◆ **Exercise details**
Give the entries again, exactly as written.

◆ **Listed entries**
▼
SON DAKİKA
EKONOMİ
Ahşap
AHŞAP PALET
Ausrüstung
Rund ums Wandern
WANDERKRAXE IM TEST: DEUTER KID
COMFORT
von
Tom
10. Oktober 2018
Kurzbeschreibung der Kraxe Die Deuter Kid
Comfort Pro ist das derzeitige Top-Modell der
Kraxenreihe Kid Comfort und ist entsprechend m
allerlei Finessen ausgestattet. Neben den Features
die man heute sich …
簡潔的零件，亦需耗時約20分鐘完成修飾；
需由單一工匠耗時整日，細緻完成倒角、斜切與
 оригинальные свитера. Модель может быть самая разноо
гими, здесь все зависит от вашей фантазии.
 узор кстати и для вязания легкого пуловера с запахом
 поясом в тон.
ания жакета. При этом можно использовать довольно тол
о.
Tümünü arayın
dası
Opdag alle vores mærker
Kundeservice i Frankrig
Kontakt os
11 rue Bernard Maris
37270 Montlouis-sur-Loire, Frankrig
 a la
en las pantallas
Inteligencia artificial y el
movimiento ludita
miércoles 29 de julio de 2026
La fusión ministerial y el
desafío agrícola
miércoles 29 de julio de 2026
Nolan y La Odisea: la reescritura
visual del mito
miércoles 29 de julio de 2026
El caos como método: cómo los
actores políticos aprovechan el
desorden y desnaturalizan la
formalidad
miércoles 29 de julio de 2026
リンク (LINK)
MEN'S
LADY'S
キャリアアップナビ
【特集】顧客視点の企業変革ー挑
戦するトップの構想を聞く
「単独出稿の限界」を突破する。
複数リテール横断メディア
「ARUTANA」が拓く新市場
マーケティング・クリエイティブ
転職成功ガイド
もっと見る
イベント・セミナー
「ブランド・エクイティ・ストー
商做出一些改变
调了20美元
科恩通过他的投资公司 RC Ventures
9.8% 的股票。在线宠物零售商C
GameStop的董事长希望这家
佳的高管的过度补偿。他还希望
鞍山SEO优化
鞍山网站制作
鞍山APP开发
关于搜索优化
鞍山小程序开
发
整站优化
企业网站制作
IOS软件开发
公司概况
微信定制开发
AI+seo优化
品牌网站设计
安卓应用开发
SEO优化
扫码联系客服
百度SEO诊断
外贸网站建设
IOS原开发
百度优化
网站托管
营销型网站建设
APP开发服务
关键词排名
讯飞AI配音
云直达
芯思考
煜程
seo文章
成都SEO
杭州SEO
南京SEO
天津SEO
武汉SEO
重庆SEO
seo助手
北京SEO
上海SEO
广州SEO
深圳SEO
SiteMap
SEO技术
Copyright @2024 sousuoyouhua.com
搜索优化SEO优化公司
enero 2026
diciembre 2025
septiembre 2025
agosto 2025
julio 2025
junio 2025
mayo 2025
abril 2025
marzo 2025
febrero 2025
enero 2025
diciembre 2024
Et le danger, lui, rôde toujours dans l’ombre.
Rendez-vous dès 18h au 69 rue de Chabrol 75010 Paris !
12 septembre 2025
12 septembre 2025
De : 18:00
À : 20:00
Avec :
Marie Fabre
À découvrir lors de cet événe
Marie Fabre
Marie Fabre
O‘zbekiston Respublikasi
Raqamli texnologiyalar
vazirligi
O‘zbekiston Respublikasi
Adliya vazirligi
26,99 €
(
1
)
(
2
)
▲
◆ **Solution below**
SON DAKİKA
EKONOMİ
Ahşap
AHŞAP PALET
Ausrüstung
Rund ums Wandern
WANDERKRAXE IM TEST: DEUTER KID
COMFORT
von
Tom
10. Oktober 2018
Kurzbeschreibung der Kraxe Die Deuter Kid
Comfort Pro ist das derzeitige Top-Modell der
Kraxenreihe Kid Comfort und ist entsprechend m
allerlei Finessen ausgestattet. Neben den Features
die man heute sich …
簡潔的零件，亦需耗時約20分鐘完成修飾；
需由單一工匠耗時整日，細緻完成倒角、斜切與
 оригинальные свитера. Модель может быть самая разноо
гими, здесь все зависит от вашей фантазии.
 узор кстати и для вязания легкого пуловера с запахом
 поясом в тон.
ания жакета. При этом можно использовать довольно тол
о.
Tümünü arayın
dası
Opdag alle vores mærker
Kundeservice i Frankrig
Kontakt os
11 rue Bernard Maris
37270 Montlouis-sur-Loire, Frankrig
 a la
en las pantallas
Inteligencia artificial y el
movimiento ludita
miércoles 29 de julio de 2026
La fusión ministerial y el
desafío agrícola
miércoles 29 de julio de 2026
Nolan y La Odisea: la reescritura
visual del mito
miércoles 29 de julio de 2026
El caos como método: cómo los
actores políticos aprovechan el
desorden y desnaturalizan la
formalidad
miércoles 29 de julio de 2026
リンク (LINK)
MEN'S
LADY'S
キャリアアップナビ
【特集】顧客視点の企業変革ー挑
戦するトップの構想を聞く
「単独出稿の限界」を突破する。
複数リテール横断メディア
「ARUTANA」が拓く新市場
マーケティング・クリエイティブ
転職成功ガイド
もっと見る
イベント・セミナー
「ブランド・エクイティ・ストー
商做出一些改变
调了20美元
科恩通过他的投资公司 RC Ventures
9.8% 的股票。在线宠物零售商C
GameStop的董事长希望这家
佳的高管的过度补偿。他还希望
鞍山SEO优化
鞍山网站制作
鞍山APP开发
关于搜索优化
鞍山小程序开
发
整站优化
企业网站制作
IOS软件开发
公司概况
微信定制开发
AI+seo优化
品牌网站设计
安卓应用开发
SEO优化
扫码联系客服
百度SEO诊断
外贸网站建设
IOS原开发
百度优化
网站托管
营销型网站建设
APP开发服务
关键词排名
讯飞AI配音
云直达
芯思考
煜程
seo文章
成都SEO
杭州SEO
南京SEO
天津SEO
武汉SEO
重庆SEO
seo助手
北京SEO
上海SEO
广州SEO
深圳SEO
SiteMap
SEO技术
Copyright @2024 sousuoyouhua.com
搜索优化SEO优化公司
enero 2026
diciembre 2025
septiembre 2025
agosto 2025
julio 2025
junio 2025
mayo 2025
abril 2025
marzo 2025
febrero 2025
enero 2025
diciembre 2024
Et le danger, lui, rôde toujours dans l’ombre.
Rendez-vous dès 18h au 69 rue de Chabrol 75010 Paris !
12 septembre 2025
12 septembre 2025
De : 18:00
À : 20:00
Avec :
Marie Fabre
À découvrir lors de cet événe
Marie Fabre
Marie Fabre
O‘zbekiston Respublikasi
Raqamli texnologiyalar
vazirligi
O‘zbekiston Respublikasi
Adliya vazirligi
26,99 €
(
1
)
(
2
)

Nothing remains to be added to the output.